Deporting about 4 percent of the U.S. workforce would cause the nation’s gross domestic product to “drop anywhere from 4.2% to 6.8%,” the AIC found; that is more than during the 2007-2009 “Great Recession.”

The report’s scope did not extend to the harder-to-quantify costs to human rights and democratic institutions that a mass-deportation campaign might entail, or the harm to U.S. civil-military relations if such a campaign were to mobilize Defense Department resources and personnel.

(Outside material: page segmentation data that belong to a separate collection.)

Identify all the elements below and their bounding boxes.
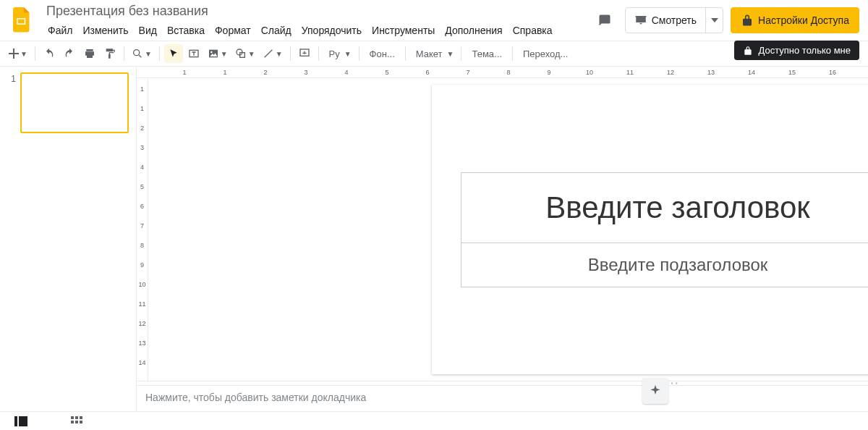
present-label: Смотреть <box>652 14 697 26</box>
svg-rect-1 <box>18 20 25 24</box>
slide-canvas-wrap: Введите заголовок Введите подзаголовок <box>148 78 868 381</box>
chevron-down-icon: ▼ <box>221 50 228 58</box>
svg-point-2 <box>134 50 140 56</box>
present-dropdown[interactable] <box>705 8 723 33</box>
menu-tools[interactable]: Инструменты <box>367 22 439 39</box>
separator <box>290 46 291 61</box>
speaker-notes[interactable]: Нажмите, чтобы добавить заметки докладчи… <box>137 385 868 411</box>
chevron-down-icon: ▼ <box>276 50 283 58</box>
image-button[interactable]: ▼ <box>205 44 231 63</box>
zoom-button[interactable]: ▼ <box>129 44 155 63</box>
line-icon <box>263 48 274 59</box>
select-tool-button[interactable] <box>164 44 183 63</box>
header-right: Смотреть Настройки Доступа Доступно толь… <box>592 7 859 33</box>
slide-thumb-wrap[interactable]: 1 <box>7 72 129 133</box>
print-button[interactable] <box>80 44 99 63</box>
share-tooltip: Доступно только мне <box>734 41 859 60</box>
svg-rect-18 <box>75 421 78 423</box>
menu-arrange[interactable]: Упорядочить <box>297 22 366 39</box>
separator <box>359 46 359 61</box>
explore-button[interactable] <box>642 378 668 404</box>
menu-view[interactable]: Вид <box>135 22 161 39</box>
menu-addons[interactable]: Дополнения <box>441 22 506 39</box>
canvas-body: 11234567891011121314 Введите заголовок В… <box>137 78 868 381</box>
theme-button[interactable]: Тема... <box>466 44 507 63</box>
ruler-vertical: 11234567891011121314 <box>137 78 148 381</box>
zoom-icon <box>132 48 143 59</box>
chevron-down-icon: ▼ <box>248 50 255 58</box>
layout-label: Макет <box>413 49 446 59</box>
redo-icon <box>64 48 75 59</box>
separator <box>159 46 160 61</box>
comment-add-button[interactable] <box>295 44 314 63</box>
menubar: Файл Изменить Вид Вставка Формат Слайд У… <box>43 22 586 39</box>
comment-icon <box>598 14 611 27</box>
filmstrip: 1 <box>0 67 137 411</box>
grid-view-icon <box>71 416 82 426</box>
line-button[interactable]: ▼ <box>260 44 286 63</box>
chevron-down-icon: ▼ <box>145 50 152 58</box>
ruler-horizontal: 1 1 2 3 4 5 6 7 8 9 10 11 12 13 14 15 16… <box>137 67 868 78</box>
document-title[interactable]: Презентация без названия <box>43 2 586 20</box>
redo-button[interactable] <box>60 44 79 63</box>
header: Презентация без названия Файл Изменить В… <box>0 0 868 41</box>
add-comment-icon <box>299 48 310 59</box>
separator <box>461 46 461 61</box>
undo-icon <box>43 48 55 59</box>
shape-button[interactable]: ▼ <box>232 44 258 63</box>
chevron-down-icon: ▼ <box>20 50 27 58</box>
title-area: Презентация без названия Файл Изменить В… <box>41 2 586 39</box>
spellcheck-label: Ру <box>326 49 343 59</box>
separator <box>512 46 513 61</box>
menu-slide[interactable]: Слайд <box>257 22 296 39</box>
subtitle-placeholder[interactable]: Введите подзаголовок <box>461 243 868 287</box>
slide-number: 1 <box>7 72 16 133</box>
plus-icon <box>9 49 19 59</box>
filmstrip-view-icon <box>14 416 27 426</box>
menu-edit[interactable]: Изменить <box>78 22 132 39</box>
cursor-icon <box>169 49 179 59</box>
menu-format[interactable]: Формат <box>210 22 255 39</box>
lock-icon <box>741 14 754 27</box>
svg-point-5 <box>210 51 213 54</box>
svg-rect-17 <box>71 421 74 423</box>
layout-button[interactable]: Макет▼ <box>410 44 457 63</box>
textbox-button[interactable] <box>184 44 203 63</box>
grid-view-button[interactable] <box>71 416 82 426</box>
lock-icon <box>743 46 753 56</box>
transition-button[interactable]: Переход... <box>517 44 574 63</box>
svg-rect-12 <box>14 416 17 426</box>
comments-button[interactable] <box>592 7 618 33</box>
share-label: Настройки Доступа <box>758 14 849 26</box>
main: 1 1 1 2 3 4 5 6 7 8 9 10 11 12 13 14 15 … <box>0 67 868 411</box>
undo-button[interactable] <box>40 44 59 63</box>
textbox-icon <box>188 48 200 59</box>
bottom-bar <box>0 411 868 430</box>
image-icon <box>208 48 219 59</box>
tooltip-text: Доступно только мне <box>759 45 851 56</box>
canvas-area: 1 1 2 3 4 5 6 7 8 9 10 11 12 13 14 15 16… <box>137 67 868 411</box>
menu-insert[interactable]: Вставка <box>163 22 209 39</box>
spellcheck-button[interactable]: Ру▼ <box>323 44 354 63</box>
filmstrip-view-button[interactable] <box>14 416 27 426</box>
background-button[interactable]: Фон... <box>364 44 401 63</box>
share-button[interactable]: Настройки Доступа <box>731 7 859 33</box>
separator <box>318 46 319 61</box>
menu-file[interactable]: Файл <box>43 22 77 39</box>
separator <box>405 46 406 61</box>
menu-help[interactable]: Справка <box>509 22 557 39</box>
slide-canvas[interactable]: Введите заголовок Введите подзаголовок <box>432 85 868 374</box>
background-label: Фон... <box>367 49 398 59</box>
paint-format-button[interactable] <box>101 44 119 63</box>
title-placeholder[interactable]: Введите заголовок <box>461 172 868 243</box>
chevron-down-icon: ▼ <box>344 50 352 58</box>
svg-rect-13 <box>19 416 27 426</box>
new-slide-button[interactable]: ▼ <box>6 44 30 63</box>
theme-label: Тема... <box>469 49 504 59</box>
app-logo[interactable] <box>9 7 35 33</box>
present-button[interactable]: Смотреть <box>626 8 705 33</box>
print-icon <box>84 48 95 59</box>
svg-rect-15 <box>75 416 78 419</box>
present-group: Смотреть <box>625 7 723 33</box>
slide-thumbnail[interactable] <box>20 72 129 133</box>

The ACLU has filed suit in federal court to obtain results of a Freedom of Information Act request about federal government capacity, and potential costs, of a “mass deportation” effort.

The Associated Press fact-checked a column graph of U.S.-Mexico border migrant apprehensions that Republican candidate Donald Trump frequently displays at campaign events; he was gesturing at it when a would-be assassin’s bullet grazed his ear at a July campaign event. The chart includes errors and distortions, including a marker showing Trump leaving office in April 2020, the first full month of the COVID pandemic, when migration plummeted. Trump in fact left office in January 2021, after several months of increased migrant apprehensions.

Washington Post columnist Philip Bump rebutted claims, including those made by JD Vance in Tuesday’s vice-presidential candidates’ debate, that migrants are contributing to crime, fentanyl smuggling, and higher U.S. housing costs. PolitiFact, the Associated Press, and Melvis Acosta at Mother Jones addressed other spurious claims made in the debate, including Vance’s allegation that DHS has “effectively lost” 320,000 unaccompanied migrant children.

The Project on Government Oversight published allegations that DHS Inspector General Joseph Cuffari, a key official for oversight of border security agencies, has engaged in a prolonged effort to undermine investigations into his own misconduct, especially claims of whistleblower retaliation. Cuffari is under investigation by the Integrity Committee, a federal panel that oversees inspectors-general, for retaliating against whistleblowers who reported delays in DHS reports, including a report on migrant family separations.